JUPITER, Fla. (AP) — Now that Ricky Nolasco’s an ace, he might soon be traded. Such is life with the Miami Marlins.
Nolasco began his eighth spring training with the Marlins this week, and for the first time he’s their top starter — by default. Josh Johnson, Mark Buehrle and Anibal Sanchez departed when Miami slashed its budget, leaving Nolasco as the team’s most experienced pitcher and highest-paid player.
He’ll make $11.5 million in 2013, about one-quarter of the payroll. Because of the Marlins have returned to their tightfisted ways after a brief flurry of spending, and because Nolasco’s contract expires after this year, he might well be dealt during the season to a contending team.
That would be fine with Nolasco. The right-hander was so upset by the Marlins’ downsizing that he asked in December to be traded.

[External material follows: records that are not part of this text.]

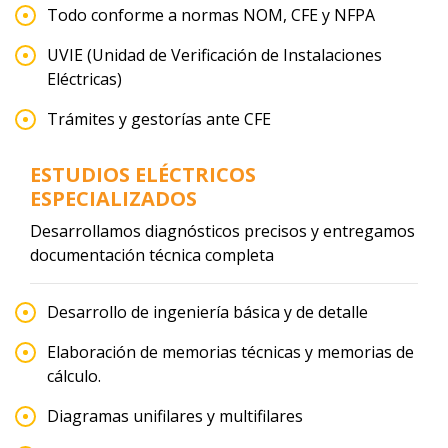
Todo conforme a normas NOM, CFE y NFPA
UVIE (Unidad de Verificación de Instalaciones
Eléctricas)
Trámites y gestorías ante CFE
ESTUDIOS ELÉCTRICOS
ESPECIALIZADOS
Desarrollamos diagnósticos precisos y entregamos
documentación técnica completa
Desarrollo de ingeniería básica y de detalle
Elaboración de memorias técnicas y memorias de
cálculo.
Diagramas unifilares y multifilares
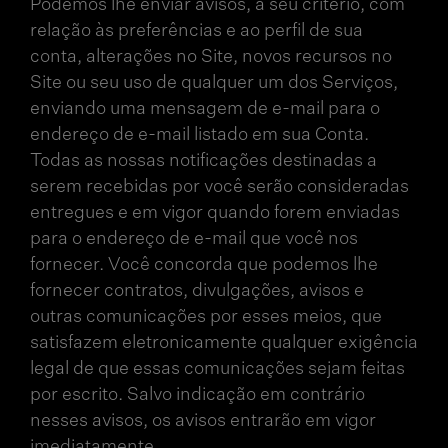
Podemos lhe enviar avisos, a seu critério, com
relação às preferências e ao perfil de sua
conta, alterações no Site, novos recursos no
Site ou seu uso de qualquer um dos Serviços,
enviando uma mensagem de e-mail para o
endereço de e-mail listado em sua Conta.
Todas as nossas notificações destinadas a
serem recebidas por você serão consideradas
entregues e em vigor quando forem enviadas
para o endereço de e-mail que você nos
fornecer. Você concorda que podemos lhe
fornecer contratos, divulgações, avisos e
outras comunicações por esses meios, que
satisfazem eletronicamente qualquer exigência
legal de que essas comunicações sejam feitas
por escrito. Salvo indicação em contrário
nesses avisos, os avisos entrarão em vigor
imediatamente.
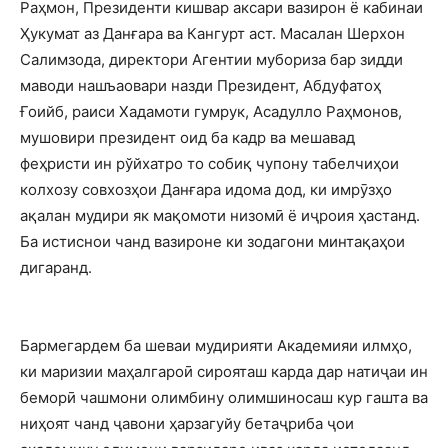
Раҳмон, Президенти кишвар аксари вазирон ё кабинаи
Ҳукумат аз Данғара ва Кангурт аст. Масалан Шерхон
Салимзода, директори Агентии мубориза бар зидди
маводи нашъаовари назди Президент, Абдуфатоҳ
Ғоийб, раиси Хадамоти гумрук, Асадулло Раҳмонов,
мушовири президент оид ба кадр ва мешавад
феҳристи ин рўйхатро то собиқ чупону табелчиҳои
колхозу совхозҳои Данғара идома дод, ки имрӯзҳо
ақалан мудири як мақомоти низомӣ ё иҷроия ҳастанд.
Ба истиснои чанд вазироне ки зодагони минтақаҳои
дигаранд.
Бармегардем ба шеваи мудирияти Академияи илмҳо,
ки маризии маҳалгароӣ сирояташ карда дар натиҷаи ин
беморӣ чашмони олимбину олимшиносаш кур гашта ва
ниҳоят чанд ҷавони ҳарзагуйу бетаҷриба ҷои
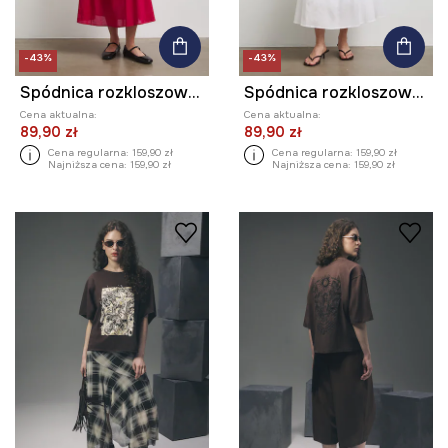
-43%
-43%
Spódnica rozkloszowana bawełniana
Spódnica rozkloszowana bawełniana
Cena aktualna:
Cena aktualna:
89,90 zł
89,90 zł
Cena regularna:
159,90 zł
Cena regularna:
159,90 zł
Najniższa cena:
159,90 zł
Najniższa cena:
159,90 zł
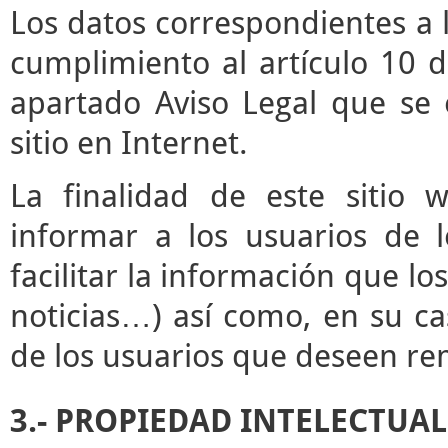
Los datos correspondientes a l
cumplimiento al artículo 10 d
apartado Aviso Legal que se 
sitio en Internet.
La finalidad de este sitio 
informar a los usuarios de l
facilitar la información que lo
noticias…) así como, en su ca
de los usuarios que deseen rem
3.- PROPIEDAD INTELECTUAL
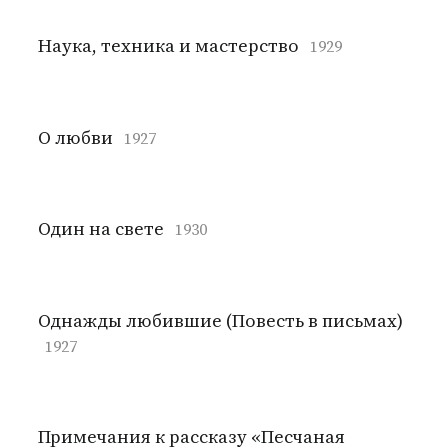
Наука, техника и мастерство
1929
О любви
1927
Один на свете
1930
Однажды любившие (Повесть в письмах)
1927
Примечания к рассказу «Песчаная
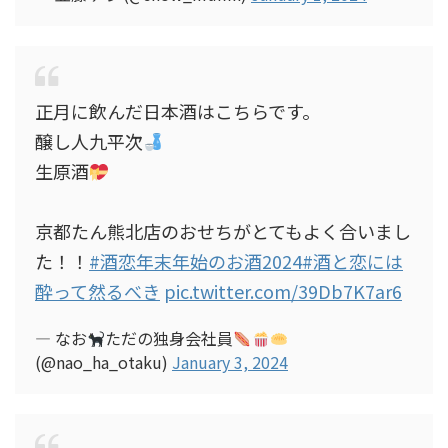
正月に飲んだ日本酒はこちらです。
醸し人九平次
生原酒
京都たん熊北店のおせちがとてもよく合いまし
た！！
#酒恋年末年始のお酒2024
#酒と恋には
酔って然るべき
pic.twitter.com/39Db7K7ar6
— なお
ただの独身会社員
(@nao_ha_otaku)
January 3, 2024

He now declines to discuss last offseason, saying he’s focused on the future.
“Every year you want to go out there and do more and set your goals really high,” Nolasco said. “This year is no different, whether it’s the last year of my contract or not. I’m just trying to have a good year. I’m not thinking about any trades. I’m just going start by start, and want to help as much as I can.”
The Marlins have decided they can afford to keep Nolasco — for now. In fact, the pitching staff desperately needs his experience.
“We don’t have anybody else like that,” new manager Mike Redmond said. “His experience of going through the everyday grind of playing in the major leagues is huge. You need a guy like that.
“To have him at the top of our rotation, it’s going to be big to have that stability. You know what you’re going to get every time he goes out there. He’s young, too, but after that we’re really young.”
The 30-year-old Nolasco has been a model of consistency, posting double-figure win totals each of the past five seasons. Last year he became the franchise leader in career victories, and he’s 76-64 with an ERA of 4.49.
Those aren’t the statistics of an ace, and neither was his record last year — 12-13 with a 4.48 ERA. In the past two seasons he has allowed 458 hits, most in the majors. In 2012 opponents hit .285 against him, third-highest in the NL.
But he’s the best the Marlins have.
Three pitchers expected to start — 21-year-old Jacob Turner, 22-year-old Henderson Alvarez and 23-year-old Nathan Eovaldi — have a combined career record of 17-38. Competition for the fifth spot is wide open, and it could be a revolving door all season.
Redmond said the Marlins’ youngsters will benefit from Nolasco’s leadership.
“Just to always have somebody to talk to and say, ‘What’s it like facing this guy?’ is huge,” Redmond said. “We always talk about important experience is.”
But Nolasco’s not keen on a role as mentor.
“Nah. I’m going to be the same,” he said. “I’m a quiet guy by nature. I’m not going to change that. I’m going to keep going about my business and do what I have to do to prepare myself.”
He’s preparing to start opening day April 1 at Washington against the defending NL East champions. The Marlins finished 29 games behind the Nationals last year, and that was with Johnson, Buehrle and Sanchez.
Johnson started the past three openers. Now the Marlins have a new ace.
“I’m not changing my approach,” Nolasco said. “Whether you’re 1 or 5, you’re trying to give your team a chance to win every time out.”
Money can be motivation, too. And if Nolasco pitches well in 2013, his next contract will likely surpass the $26.5 million, three-year deal he signed before the 2011 season.